NEWS

Tsipras briefs party leaders as ground laid for creditors

Tsipras briefs party leaders as ground laid for creditors

As Prime Minister Alexis Tsipras and other party leaders met with President Prokopis Pavlopoulos for talks on upcoming negotiations with Greece’s creditors and on the prospect for early elections, Greek and foreign officials sought to solve procedural and logistics issues to allow auditors to return to Athens.

On Friday evening Finance Minister Euclid Tsakalotos sent a letter to the International Monetary Fund, requesting a “new loan facility” in line with IMF demands. IMF spokesman Gerry Rice had indicated on Thursday that an official request must be made to the Fund before it can join talks. With that obstacle apparently overcome, Greece and its creditors must now agree on where and how talks with foreign officials will take place. The SYRIZA-led government had previously objected to auditors accessing ministries, preferring that work be done in hotels.

Some groundwork has been prepared by Greek and European officials by telephone. There is even talk of a Eurogroup summit on August 11. But Greece’s creditors are said to want the government to draft more legislation, with more prior actions, over the next two weeks. Government officials, however, have indicated that no new prior actions will be necessary and are aiming to finalize an agreement and bring it to Parliament by August 18, two days before a scheduled repayment to the European Central Bank.

Tsipras on Friday spoke by telephone with French President Francois Hollande who congratulated him for “promptly adopting the prior actions as set out in the written document of the eurozone summit,” the premier’s office said. “Both leaders confirmed the importance of commitments… being honored mutually and to the letter,” the statement continued. It was referring to commitments agreed to at a July 12 eurozone leaders’ summit. There was no mention of any further measures which Tsipras is keen to avoid.
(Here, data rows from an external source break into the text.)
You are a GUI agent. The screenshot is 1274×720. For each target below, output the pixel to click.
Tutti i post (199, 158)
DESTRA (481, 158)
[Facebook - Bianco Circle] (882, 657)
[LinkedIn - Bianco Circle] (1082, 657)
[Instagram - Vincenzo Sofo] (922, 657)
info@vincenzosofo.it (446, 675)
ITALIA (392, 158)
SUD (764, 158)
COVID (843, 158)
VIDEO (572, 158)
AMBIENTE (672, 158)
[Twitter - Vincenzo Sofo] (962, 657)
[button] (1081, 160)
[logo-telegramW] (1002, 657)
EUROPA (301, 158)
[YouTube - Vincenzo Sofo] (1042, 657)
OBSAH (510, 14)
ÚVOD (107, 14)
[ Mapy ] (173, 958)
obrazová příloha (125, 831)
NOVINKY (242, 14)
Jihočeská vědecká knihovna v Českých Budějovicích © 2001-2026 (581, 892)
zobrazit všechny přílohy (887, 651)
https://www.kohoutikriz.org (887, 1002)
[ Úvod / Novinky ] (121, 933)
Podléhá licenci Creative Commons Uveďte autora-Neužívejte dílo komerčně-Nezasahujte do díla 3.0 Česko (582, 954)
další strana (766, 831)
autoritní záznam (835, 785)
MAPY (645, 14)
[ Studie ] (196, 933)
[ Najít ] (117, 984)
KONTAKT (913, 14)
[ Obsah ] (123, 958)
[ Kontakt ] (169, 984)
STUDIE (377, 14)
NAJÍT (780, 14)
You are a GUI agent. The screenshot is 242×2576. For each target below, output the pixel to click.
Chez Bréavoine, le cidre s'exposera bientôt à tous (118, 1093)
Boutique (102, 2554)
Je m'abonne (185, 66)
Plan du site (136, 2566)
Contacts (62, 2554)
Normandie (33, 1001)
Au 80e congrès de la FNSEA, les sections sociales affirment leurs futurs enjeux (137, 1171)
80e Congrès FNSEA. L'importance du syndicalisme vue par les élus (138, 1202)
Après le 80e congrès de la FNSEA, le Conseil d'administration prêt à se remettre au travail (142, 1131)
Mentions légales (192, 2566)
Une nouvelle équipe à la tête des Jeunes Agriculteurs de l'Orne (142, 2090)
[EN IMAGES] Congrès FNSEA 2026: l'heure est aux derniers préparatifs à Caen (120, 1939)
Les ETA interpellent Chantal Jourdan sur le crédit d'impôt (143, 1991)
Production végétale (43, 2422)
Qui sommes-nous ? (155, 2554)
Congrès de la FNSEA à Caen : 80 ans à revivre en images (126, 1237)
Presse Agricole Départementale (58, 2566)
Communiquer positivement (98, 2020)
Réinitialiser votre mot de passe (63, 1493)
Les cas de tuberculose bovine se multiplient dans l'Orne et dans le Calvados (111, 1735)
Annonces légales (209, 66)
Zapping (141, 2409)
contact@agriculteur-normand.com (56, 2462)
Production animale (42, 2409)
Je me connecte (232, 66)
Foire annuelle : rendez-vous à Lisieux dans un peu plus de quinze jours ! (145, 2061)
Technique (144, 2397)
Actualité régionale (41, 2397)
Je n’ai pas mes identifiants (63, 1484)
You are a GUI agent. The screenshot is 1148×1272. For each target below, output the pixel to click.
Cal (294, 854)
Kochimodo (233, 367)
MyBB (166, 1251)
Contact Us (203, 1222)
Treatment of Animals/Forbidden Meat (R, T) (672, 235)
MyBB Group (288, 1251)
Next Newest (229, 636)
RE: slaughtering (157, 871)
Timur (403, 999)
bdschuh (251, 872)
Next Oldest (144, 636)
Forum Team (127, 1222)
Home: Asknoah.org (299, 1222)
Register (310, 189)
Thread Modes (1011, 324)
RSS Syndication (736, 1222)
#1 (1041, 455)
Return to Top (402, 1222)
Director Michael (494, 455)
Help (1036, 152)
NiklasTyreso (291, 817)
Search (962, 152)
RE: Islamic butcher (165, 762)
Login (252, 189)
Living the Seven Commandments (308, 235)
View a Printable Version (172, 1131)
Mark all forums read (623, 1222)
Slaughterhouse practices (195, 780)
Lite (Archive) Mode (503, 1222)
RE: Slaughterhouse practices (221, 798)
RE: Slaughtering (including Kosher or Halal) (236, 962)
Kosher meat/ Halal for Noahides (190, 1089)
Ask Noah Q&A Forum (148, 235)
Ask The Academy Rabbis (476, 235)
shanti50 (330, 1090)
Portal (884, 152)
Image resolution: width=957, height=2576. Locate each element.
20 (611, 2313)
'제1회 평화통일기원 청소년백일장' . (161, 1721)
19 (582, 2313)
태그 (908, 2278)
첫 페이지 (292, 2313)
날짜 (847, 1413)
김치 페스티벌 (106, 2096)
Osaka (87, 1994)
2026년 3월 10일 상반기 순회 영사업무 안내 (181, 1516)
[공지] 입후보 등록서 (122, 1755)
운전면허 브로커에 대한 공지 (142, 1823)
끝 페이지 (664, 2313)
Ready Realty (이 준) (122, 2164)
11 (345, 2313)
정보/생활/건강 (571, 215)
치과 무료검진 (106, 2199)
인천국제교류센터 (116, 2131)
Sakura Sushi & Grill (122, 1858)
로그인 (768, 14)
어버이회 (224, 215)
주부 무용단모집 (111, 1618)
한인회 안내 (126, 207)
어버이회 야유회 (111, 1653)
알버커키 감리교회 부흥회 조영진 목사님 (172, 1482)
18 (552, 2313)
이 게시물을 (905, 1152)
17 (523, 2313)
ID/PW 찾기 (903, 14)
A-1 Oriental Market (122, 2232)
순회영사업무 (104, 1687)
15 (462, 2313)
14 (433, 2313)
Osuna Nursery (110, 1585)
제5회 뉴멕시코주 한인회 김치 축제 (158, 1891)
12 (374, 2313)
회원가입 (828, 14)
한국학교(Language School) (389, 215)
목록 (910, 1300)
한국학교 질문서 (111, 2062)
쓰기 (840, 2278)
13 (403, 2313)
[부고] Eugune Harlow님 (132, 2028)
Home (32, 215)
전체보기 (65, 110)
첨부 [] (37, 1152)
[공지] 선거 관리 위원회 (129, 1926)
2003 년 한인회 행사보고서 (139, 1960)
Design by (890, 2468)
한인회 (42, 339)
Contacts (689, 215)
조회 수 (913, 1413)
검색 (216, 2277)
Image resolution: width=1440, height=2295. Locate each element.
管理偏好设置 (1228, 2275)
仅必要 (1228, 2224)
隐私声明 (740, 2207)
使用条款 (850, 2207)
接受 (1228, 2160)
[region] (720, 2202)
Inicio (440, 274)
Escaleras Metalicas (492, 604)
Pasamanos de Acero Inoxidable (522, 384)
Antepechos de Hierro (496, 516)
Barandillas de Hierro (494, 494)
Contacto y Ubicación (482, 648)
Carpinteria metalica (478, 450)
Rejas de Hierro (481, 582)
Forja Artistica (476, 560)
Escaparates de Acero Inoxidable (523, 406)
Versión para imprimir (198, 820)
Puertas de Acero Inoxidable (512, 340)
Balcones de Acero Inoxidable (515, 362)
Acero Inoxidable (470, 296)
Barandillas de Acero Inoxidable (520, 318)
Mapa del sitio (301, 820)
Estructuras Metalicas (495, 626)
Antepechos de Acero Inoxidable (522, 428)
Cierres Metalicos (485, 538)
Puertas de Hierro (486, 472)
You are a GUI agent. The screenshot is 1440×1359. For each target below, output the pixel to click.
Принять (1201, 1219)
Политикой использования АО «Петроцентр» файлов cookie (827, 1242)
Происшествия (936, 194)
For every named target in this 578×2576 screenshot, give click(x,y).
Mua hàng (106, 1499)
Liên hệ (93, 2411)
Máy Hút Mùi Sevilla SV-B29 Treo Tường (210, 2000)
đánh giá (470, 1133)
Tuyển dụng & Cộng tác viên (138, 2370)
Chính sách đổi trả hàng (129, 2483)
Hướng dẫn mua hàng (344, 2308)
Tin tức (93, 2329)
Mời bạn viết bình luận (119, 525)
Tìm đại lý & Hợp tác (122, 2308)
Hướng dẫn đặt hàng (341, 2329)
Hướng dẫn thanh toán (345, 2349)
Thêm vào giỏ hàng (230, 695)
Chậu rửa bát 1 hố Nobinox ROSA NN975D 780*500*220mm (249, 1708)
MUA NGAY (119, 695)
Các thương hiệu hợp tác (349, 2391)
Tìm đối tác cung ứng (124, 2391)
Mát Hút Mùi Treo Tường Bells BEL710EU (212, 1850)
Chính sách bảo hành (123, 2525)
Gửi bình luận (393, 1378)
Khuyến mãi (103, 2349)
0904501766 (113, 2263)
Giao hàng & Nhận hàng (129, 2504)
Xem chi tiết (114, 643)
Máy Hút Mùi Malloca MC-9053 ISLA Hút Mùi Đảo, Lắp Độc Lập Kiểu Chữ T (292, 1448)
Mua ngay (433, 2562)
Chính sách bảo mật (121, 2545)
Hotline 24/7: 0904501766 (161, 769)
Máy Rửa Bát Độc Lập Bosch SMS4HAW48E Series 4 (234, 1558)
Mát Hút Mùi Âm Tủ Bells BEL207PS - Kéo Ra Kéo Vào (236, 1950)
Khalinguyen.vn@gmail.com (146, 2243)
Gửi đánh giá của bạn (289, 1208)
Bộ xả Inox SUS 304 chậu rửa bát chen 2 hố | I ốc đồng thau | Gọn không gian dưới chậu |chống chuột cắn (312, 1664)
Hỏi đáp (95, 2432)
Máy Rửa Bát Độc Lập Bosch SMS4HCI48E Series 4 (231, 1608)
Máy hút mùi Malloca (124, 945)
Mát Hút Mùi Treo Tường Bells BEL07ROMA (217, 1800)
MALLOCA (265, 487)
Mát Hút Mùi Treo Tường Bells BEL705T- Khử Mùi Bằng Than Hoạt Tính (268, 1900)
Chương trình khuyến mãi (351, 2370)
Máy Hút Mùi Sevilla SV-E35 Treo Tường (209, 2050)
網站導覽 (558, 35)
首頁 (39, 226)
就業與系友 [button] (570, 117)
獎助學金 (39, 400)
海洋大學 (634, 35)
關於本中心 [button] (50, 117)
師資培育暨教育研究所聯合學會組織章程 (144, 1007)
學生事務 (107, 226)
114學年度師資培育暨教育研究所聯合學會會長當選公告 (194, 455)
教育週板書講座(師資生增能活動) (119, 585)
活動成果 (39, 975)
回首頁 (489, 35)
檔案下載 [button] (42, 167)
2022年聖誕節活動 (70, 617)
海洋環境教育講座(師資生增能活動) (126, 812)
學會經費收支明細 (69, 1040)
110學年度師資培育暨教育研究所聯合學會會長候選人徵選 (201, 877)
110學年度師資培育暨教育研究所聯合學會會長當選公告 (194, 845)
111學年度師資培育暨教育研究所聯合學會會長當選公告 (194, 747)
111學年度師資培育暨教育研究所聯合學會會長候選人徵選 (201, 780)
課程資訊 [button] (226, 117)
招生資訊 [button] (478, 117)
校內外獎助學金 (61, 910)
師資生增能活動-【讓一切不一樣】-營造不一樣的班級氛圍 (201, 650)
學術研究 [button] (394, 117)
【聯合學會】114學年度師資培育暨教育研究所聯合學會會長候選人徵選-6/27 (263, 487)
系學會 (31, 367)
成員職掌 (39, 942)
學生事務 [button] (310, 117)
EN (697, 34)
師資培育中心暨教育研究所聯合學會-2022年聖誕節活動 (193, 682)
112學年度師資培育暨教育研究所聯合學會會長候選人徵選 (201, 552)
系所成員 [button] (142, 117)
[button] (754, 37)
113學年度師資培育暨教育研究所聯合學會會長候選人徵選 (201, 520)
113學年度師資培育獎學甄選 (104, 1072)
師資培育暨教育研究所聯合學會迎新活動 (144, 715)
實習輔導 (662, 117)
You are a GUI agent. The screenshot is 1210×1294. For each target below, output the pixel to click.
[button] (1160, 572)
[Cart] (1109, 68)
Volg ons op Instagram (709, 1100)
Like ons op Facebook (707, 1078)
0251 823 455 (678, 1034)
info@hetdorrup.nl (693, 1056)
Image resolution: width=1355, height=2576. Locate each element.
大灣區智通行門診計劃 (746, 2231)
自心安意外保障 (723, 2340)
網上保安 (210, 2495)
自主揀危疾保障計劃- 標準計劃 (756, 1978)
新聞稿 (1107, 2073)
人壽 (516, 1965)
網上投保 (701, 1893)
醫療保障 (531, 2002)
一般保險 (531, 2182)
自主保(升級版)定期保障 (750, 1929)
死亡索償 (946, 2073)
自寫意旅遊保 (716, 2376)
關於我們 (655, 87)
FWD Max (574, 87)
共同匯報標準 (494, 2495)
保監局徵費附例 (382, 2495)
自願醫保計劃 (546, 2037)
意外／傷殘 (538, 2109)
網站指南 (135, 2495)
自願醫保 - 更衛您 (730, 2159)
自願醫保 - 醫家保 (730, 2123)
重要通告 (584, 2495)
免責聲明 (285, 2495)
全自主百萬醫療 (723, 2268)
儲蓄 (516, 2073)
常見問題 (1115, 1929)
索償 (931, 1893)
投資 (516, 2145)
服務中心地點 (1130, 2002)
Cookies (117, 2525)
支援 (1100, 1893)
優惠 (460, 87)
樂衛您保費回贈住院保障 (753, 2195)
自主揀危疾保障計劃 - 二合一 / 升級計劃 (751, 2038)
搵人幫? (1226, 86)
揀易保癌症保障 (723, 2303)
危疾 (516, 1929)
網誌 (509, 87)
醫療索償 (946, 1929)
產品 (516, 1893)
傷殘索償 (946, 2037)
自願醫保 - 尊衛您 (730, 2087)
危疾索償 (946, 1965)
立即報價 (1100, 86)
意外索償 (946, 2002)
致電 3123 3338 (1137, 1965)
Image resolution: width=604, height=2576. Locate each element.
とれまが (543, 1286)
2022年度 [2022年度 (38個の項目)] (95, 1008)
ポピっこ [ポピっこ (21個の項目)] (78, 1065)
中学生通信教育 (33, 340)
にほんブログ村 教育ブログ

Upcoming negotiations with creditors topped the agenda of talks on Friday between Tsipras and other party leaders who met at the presidential mansion with Pavlopoulos for a lunch intended to convey a picture of unity. According to sources, Tsipras said he was seeking debt relief from creditors and was determined to bring a deal to Parliament by August 18. Efforts would be made to put back the tougher measures being sought by lenders, he is said to have told fellow party leaders. As for early elections, he said they were a real prospect in view of the current upheaval within SYRIZA but that they would not happen before an agreement is reached. One of the SYRIZA rebels that has caused the biggest headaches for Tsipras is parliament speaker Zoe Constantopoulou. PASOK leader Fofi Gennimata on Friday sent a letter to Tsipras calling for him to dismiss her for “ overreaching her authority in violation of the Constitution” and for “a lack of respect.”

Meanwhile, prominent conservative Vangelis Meimarakis, who took over as interim leader of New Democracy when Antonis Samaras resigned after the July 5 referendum, was approved by the party’s political committee as ND’s eighth president.